“A arte existe porque a vida não basta” é frase célebre do poeta maranhense Ferreira Gullar. A frase vale para poetas e arquitetos. O premiadíssimo arquiteto capixaba Paulo Mendes da Rocha (só Niemeyer e ele, do Brasil, receberam o correspondente ao Prêmio Nobel de arquitetura) afirma: “A questão fundamental que navega entre nós arquitetos é imaginar as coisas que ainda não existem”. A palavra “navega” remete a um imaginário central na frase e na sua trajetória: os mares, os rios, as estruturas que se adequam às águas, os navios. Um equipamento como o Cais das Artes, de sua autoria, na forma de um imenso navio à beira do mar, não pode ser desperdiçado nem para se degradar, como está acontecendo, nem para se transformar em centro de convenções e nem para se apequenar na sua intenção original, apenas como centro de startups, por mais importantes que essas atividades sejam.
A habilidade de conectar disciplinas – arte, ciências, humanidades e tecnologia – é a chave para a inovação, imaginação e genialidade, afirma Walter Isaacson, biógrafo de gênios que transitavam na interseção dessas disciplinas, cada um na sua dimensão, como os biografados por ele Leonardo da Vinci e Steve Jobs.
O Cais das Artes pode assumir o espaço do que se chama de Economia Criativa, a parte da economia que conta nossas histórias e os trabalhos criativos que deixamos para trás como sociedade e provavelmente definirão como as gerações futuras nos entenderão, como diz um documento da Deloitte UK.
A Conferência das Nações Unidas sobre Comércio e Desenvolvimento (UNCTAD) elaborou um modelo que classifica as indústrias criativas em quatro eixos, que são: patrimônio, artes, mídia e criações funcionais, sendo que juntas se desmembram em nove setores. O eixo do Patrimônio inclui: expressões culturais tradicionais (inclusive gastronomia) e sítios culturais. O eixo das Artes engloba: artes visuais e artes dramáticas. O eixo da Mídia: audiovisual e publicidade e mídia impressa. E o eixo das Criações Funcionais abrange design (de interior e moda), novas mídias (incluindo software, jogos e conteúdo digital) e serviços criativos (arquitetura, propaganda e P&D).

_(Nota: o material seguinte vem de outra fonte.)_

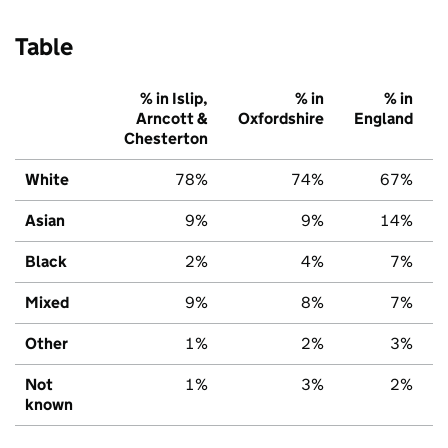
Table
% in Islip,
% in
% in
Arncott &
Oxfordshire
England
Chesterton
White
78%
74%
67%
Asian
9%
9%
14%
Black
2%
4%
7%
Mixed
9%
8%
7%
Other
1%
2%
3%
Not
1%
3%
2%
known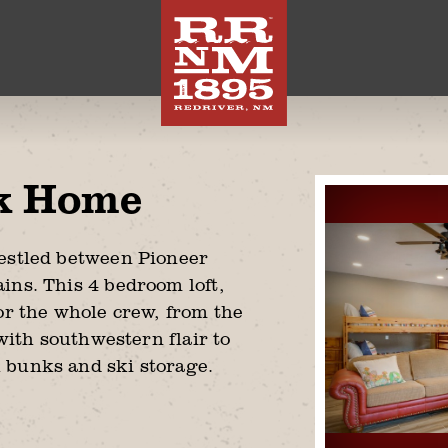
k Home
nestled between Pioneer
ins. This 4 bedroom loft,
or the whole crew, from the
 with southwestern flair to
 bunks and ski storage.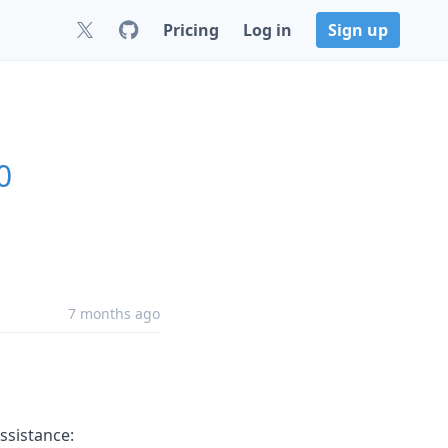
Pricing
Log in
Sign up
0
7 months ago
ssistance: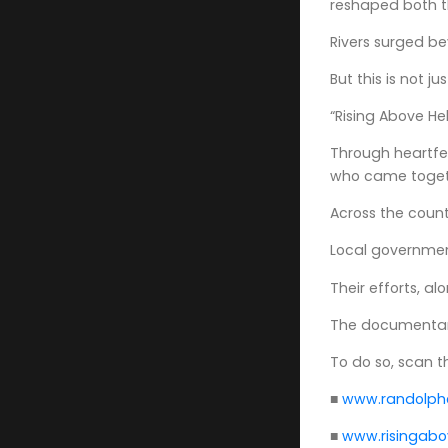
reshaped both t
Rivers surged be
But this is not j
“Rising Above H
Through heartfel
who came togeth
Across the count
Local governmen
Their efforts, 
The documentary 
To do so, scan 
■
www.randolphc
■
www.risingab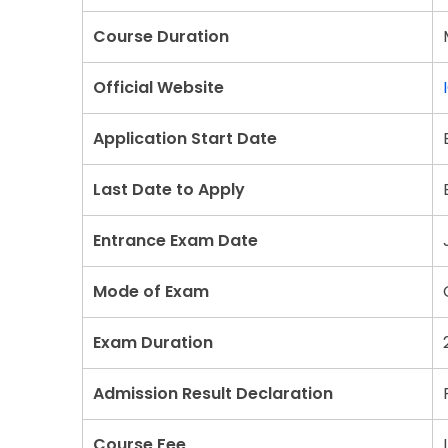
Course Duration
Official Website
Application Start Date
Last Date to Apply
Entrance Exam Date
Mode of Exam
Exam Duration
Admission Result Declaration
Course Fee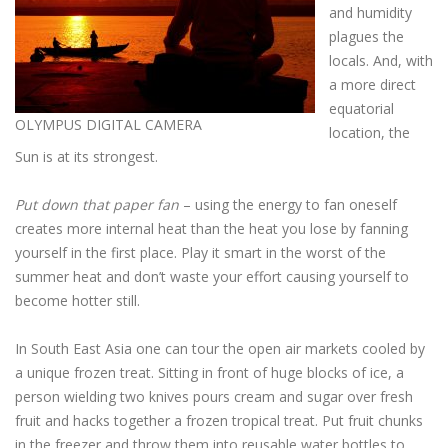
and humidity
plagues the
locals. And, with
a more direct
equatorial
OLYMPUS DIGITAL CAMERA
location, the
Sun is at its strongest.
Put down that paper fan
– using the energy to fan oneself
creates more internal heat than the heat you lose by fanning
yourself in the first place. Play it smart in the worst of the
summer heat and don’t waste your effort causing yourself to
become hotter still.
In South East Asia one can tour the open air markets cooled by
a unique frozen treat. Sitting in front of huge blocks of ice, a
person wielding two knives pours cream and sugar over fresh
fruit and hacks together a frozen tropical treat. Put fruit chunks
in the freezer and throw them into reusable water bottles to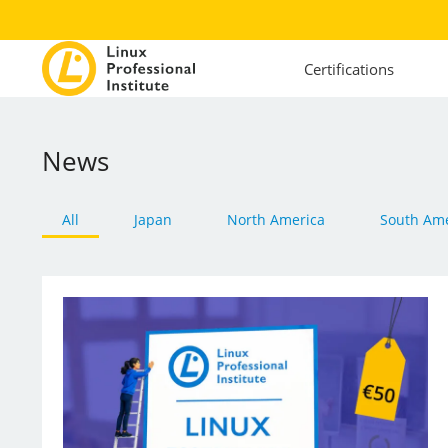
Certifications
News
All
Japan
North America
South Ame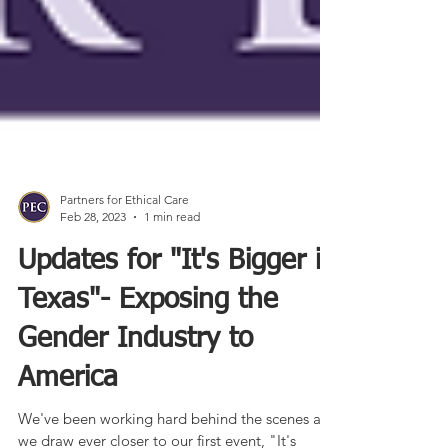
Partners for Ethical Care
Feb 28, 2023
1 min read
Updates for "It's Bigger in
Texas"- Exposing the
Gender Industry to
America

Assim, todos os empregos e ocupações que se relacionam a esses setores são considerados como ocupações criativas, com as atividades baseadas em ideias, imaginação, criatividade e inovação.
A Economia Criativa gera 2,64% do PIB brasileiro e é responsável por mais de um milhão de empregos formais diretos, segundo estudo da Federação das Indústrias do Rio de Janeiro (FIRJAN), com base em dados do IBGE. Há no setor cerca de 250 mil empresas e instituições. A participação no PIB, por sua vez, é superior à de setores tradicionais, como as indústrias têxtil e farmacêutica.
Ao contrário de muitos outros setores nos quais a digitalização e a inteligência artificial estão reduzindo a necessidade de habilidades humanas tradicionais, a Economia Criativa continua a exigir sensibilidade cultural, habilidades sociais e visão pessoal de cada ser humano. Esta capacidade de continuar gerando novos empregos e riqueza será, portanto, de particular importância, à medida que o mercado de trabalho global se ajuste às realidades da Quarta Revolução Industrial.
O Cais das Artes será ainda mais importante para o futuro do Espírito Santo se ampliar seu conceito para ser um inédito Cais da Economia Criativa, de importância e visibilidade nacionais. A diversificação da matriz econômica do estado passará inevitavelmente por esse caminho. Da Vinci e Jobs certamente aprovariam. E Paulo Mendes da Rocha abençoaria. Como ele dizia: “O projeto ideal não existe, a cada projeto existe a oportunidade de realizar uma aproximação”.